◆ **GIVEN ENTRIES**
########
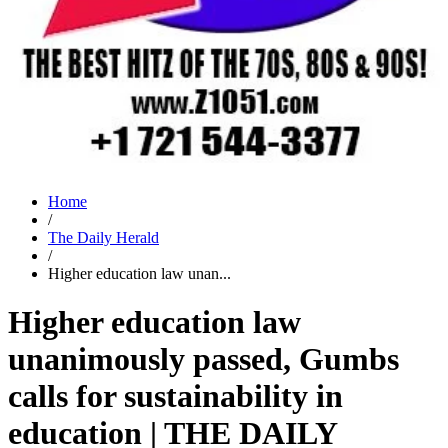
Home
/
The Daily Herald
/
Higher education law unan...
Higher education law
unanimously passed, Gumbs
calls for sustainability in
education | THE DAILY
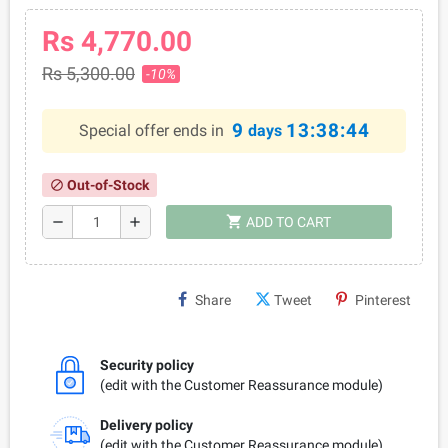
Rs 4,770.00
Rs 5,300.00
-10%
9
13:38:44
Special offer ends in
days
Out-of-Stock
block
shopping_cart
remove
add
ADD TO CART
Share
Tweet
Pinterest
Security policy
(edit with the Customer Reassurance module)
Delivery policy
(edit with the Customer Reassurance module)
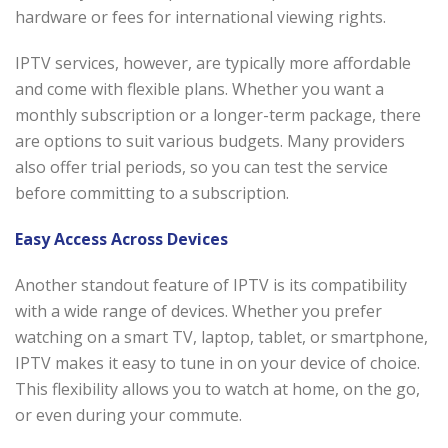
hardware or fees for international viewing rights.
IPTV services, however, are typically more affordable
and come with flexible plans. Whether you want a
monthly subscription or a longer-term package, there
are options to suit various budgets. Many providers
also offer trial periods, so you can test the service
before committing to a subscription.
Easy Access Across Devices
Another standout feature of IPTV is its compatibility
with a wide range of devices. Whether you prefer
watching on a smart TV, laptop, tablet, or smartphone,
IPTV makes it easy to tune in on your device of choice.
This flexibility allows you to watch at home, on the go,
or even during your commute.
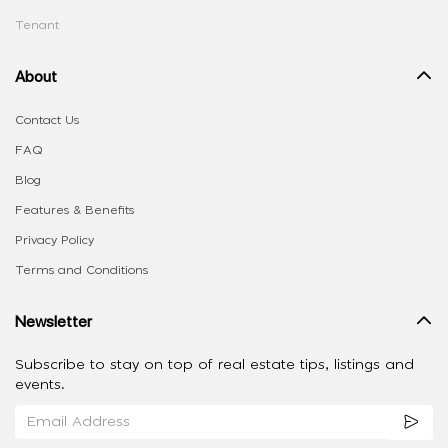
Tenant
About
Contact Us
FAQ
Blog
Features & Benefits
Privacy Policy
Terms and Conditions
Newsletter
Subscribe to stay on top of real estate tips, listings and
events.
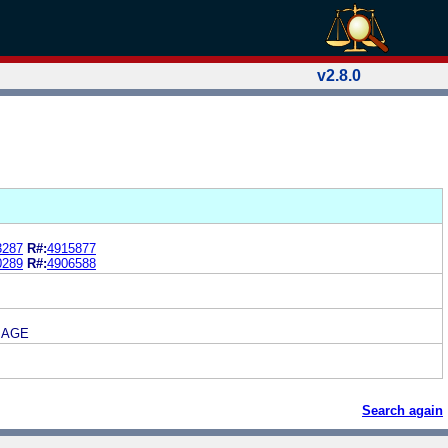
v2.8.0
3287
R#:
4915877
0289
R#:
4906588
MAGE
Search again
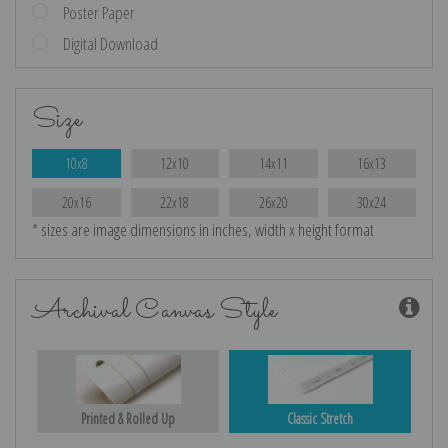
Poster Paper
Digital Download
Size
10x8
12x10
14x11
16x13
20x16
22x18
26x20
30x24
* sizes are image dimensions in inches, width x height format
Archival Canvas Style
Printed & Rolled Up
Classic Stretch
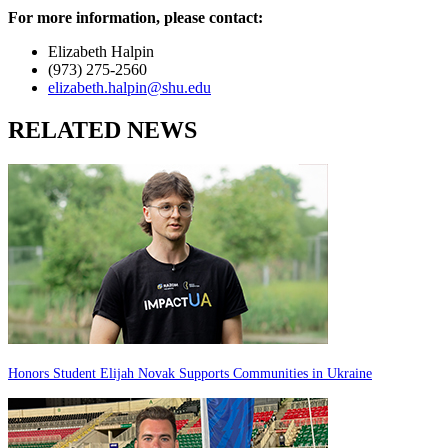
For more information, please contact:
Elizabeth Halpin
(973) 275-2560
elizabeth.halpin@shu.edu
RELATED NEWS
Honors Student Elijah Novak Supports Communities in Ukraine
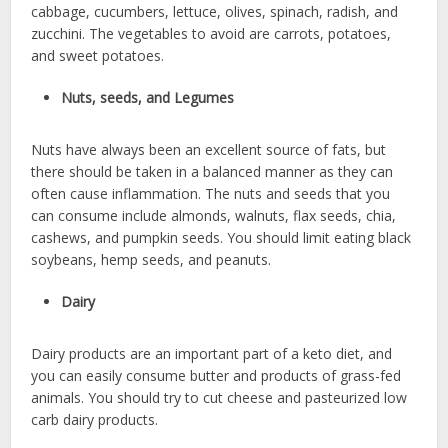
cabbage, cucumbers, lettuce, olives, spinach, radish, and
zucchini. The vegetables to avoid are carrots, potatoes,
and sweet potatoes.
Nuts, seeds, and Legumes
Nuts have always been an excellent source of fats, but
there should be taken in a balanced manner as they can
often cause inflammation. The nuts and seeds that you
can consume include almonds, walnuts, flax seeds, chia,
cashews, and pumpkin seeds. You should limit eating black
soybeans, hemp seeds, and peanuts.
Dairy
Dairy products are an important part of a keto diet, and
you can easily consume butter and products of grass-fed
animals. You should try to cut cheese and pasteurized low
carb dairy products.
########
◆ **WHAT YOU SHOULD DO**
Which lines of the data contain the string "consume"? Copy each of them.

◆ **RESPONSE TO THIS TASK**
can consume include almonds, walnuts, flax seeds, chia,
you can easily consume butter and products of grass-fed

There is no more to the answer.